▶ Exercise instructions: Beginning with the line containing "how to defeat his enemy. I", give every line again exactly as it is, ending with the last line of the entries.

[Page-level text extractions]
------------------------------------------------------------
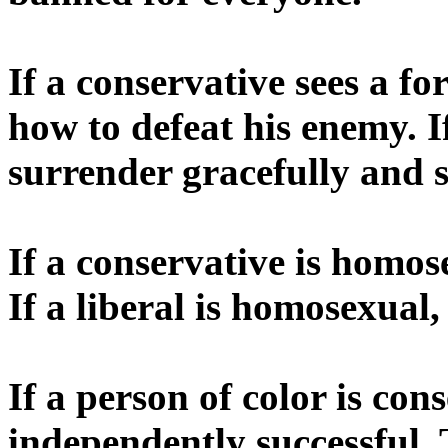
If a conservative sees a fo
how to defeat his enemy. I
surrender gracefully and s
If a conservative is homose
If a liberal is homosexual,
If a person of color is con
independently successful.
------------------------------------------------------------
▶ Your solution:
how to defeat his enemy. I
surrender gracefully and s
If a conservative is homose
If a liberal is homosexual,
If a person of color is con
independently successful.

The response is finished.